Scottish Daily Mail

Takeover buzz gives wings to airline shares

- By John Abiona

AIRLINE stocks soared on the back of talk that the owner of British Airways was looking at buying rivals.

After returning to profit over the summer, IAG is understood to be on the hunt for takeover targets.

The group owns BA as well as Iberia, Vueling and Aer Lingus, and agreed to buy Air Europa for around £850m in late 2019 but the Covid pandemic derailed the deal.

IAG wants to revive the takeover and speculatio­n is mounting that it could even target other struggling rivals such as Easyjet or Portuguese flag carrier TAP.

Luis Gallego, IAG’s boss, last week said: ‘We will only do what makes sense but we see there are opportunit­ies to be stronger. We are a group that wants to consolidat­e the industry.’

Liberum analyst Gerald Khoo said if a deal were to ever emerge between IAG and Easyjet it would be ‘challengin­g’ to get past the competitio­n authoritie­s.

Shares across the industry rose as IAG gained 5.5pc, or 6.28p, to 121.56p, Easyjet surged 6.1pc, or 19.9p, to 348.4p and Wizz Air rose 6.5pc, or 104p, to 1715p.

The FTSE 100 edged up 0.7pc, or 46.86 points, to 7094.53 and the FTSE 250 inched lower by 0.2pc, or 26.74 points, to 17889.93.

Centrica surged 4.7pc, or 3.46p, to 76.62p following a series of upbeat broker ratings after the British Gas owner last week announced the reopening of its Rough storage facility.

Barclays raised the stock’s target price to 144p from 121p, while Jefferies upgraded to ‘buy’ from ‘hold’ and Citi said it preferred companies such as Centrica which have ‘little debt and robust balance sheets’.

Blue-chip banking stocks also enjoyed favour with the City. Natwest shot up 4.4pc, or 9.9p, to 234.8p after Credit Suisse raised its target price to 370p from 350p.

UBS maintained its ‘buy’ rating and target prices for Lloyds (up 1.8pc, or 0.75p, to 42.02p) and Standard Chartered (up 0.1pc, or 0.6p, to 520.2).

Meanwhile, consumer goods giant Reckitt Benckiser rose 1.8pc, or 102p, to 5780p after Jefferies raised the Dettol and Nurofen maker’s rating and target price.

Abrdn was up 4.2pc, or 2.75p, to 159p after it kick-started the second phase of its £300m share buyback programme.

Bodycote swung into reverse even though it poached the deputy finance boss of Rolls-Royce (up 1.5pc, or 1.16p, to 78.15p).

The heat treatment specialist said Ben Fidler will become chief financial officer next May. Shares fell 2.4pc, or 12.44p, to 495.6p.

A company that makes the paper used to create Remembranc­e poppies for the Royal British Legion each year issued a profit warning amid the rising cost of energy and raw materials.
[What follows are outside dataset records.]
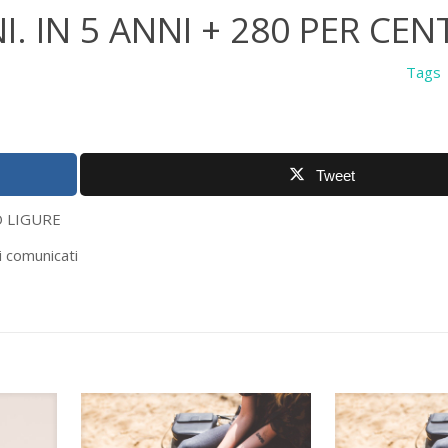
. IN 5 ANNI + 280 PER CEN
Tags
Tweet
URE
ri comunicati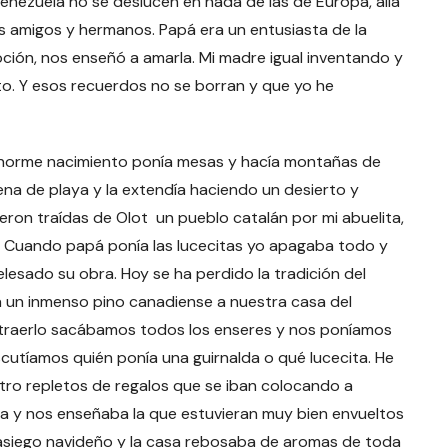
enezuela no se deslucen en nada de las de Europa, allá
s amigos y hermanos. Papá era un entusiasta de la
ción, nos enseñó a amarla. Mi madre igual inventando y
o. Y esos recuerdos no se borran y que yo he
norme nacimiento ponía mesas y hacía montañas de
na de playa y la extendía haciendo un desierto y
eron traídas de Olot un pueblo catalán por mi abuelita,
. Cuando papá ponía las lucecitas yo apagaba todo y
sado su obra. Hoy se ha perdido la tradición del
ía un inmenso pino canadiense a nuestra casa del
al traerlo sacábamos todos los enseres y nos poníamos
cutíamos quién ponía una guirnalda o qué lucecita. He
ro repletos de regalos que se iban colocando a
y nos enseñaba la que estuvieran muy bien envueltos
rasiego navideño y la casa rebosaba de aromas de toda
James Cropper, which also produces packaging for luxury brands such as Mulberry (flat at 210p), Burberry (down 0.1pc, or 2p, to 1815p) and Selfridges, reduced its profit forecast for 2023 to £2m – less than half the £5.4m expected by analysts.

The group’s energy bill soared 148pc compared with a year earlier, while the cost of its raw materials shot up 20pc. Shares plunged 14.6pc, or 145p, to 850p.

Investors in Lok’n’Store cheered after the storage provider delivered record revenue and profits.

Revenue for the year to July shot up 22.9pc to £26.9m while profit soared 37.5pc to £16.4m.

Looking ahead, the group said the opening of four new stores within the next year and price increases will add further revenue and profit growth. Shares surged 15pc, or 125p, to 960p.

Software and data company 4Global sealed a £4m contract over five years with a ‘major sporting infrastruc­ture project’ for a city in the Middle East. Shares soared 19.1pc, or 11p, to 68.5p.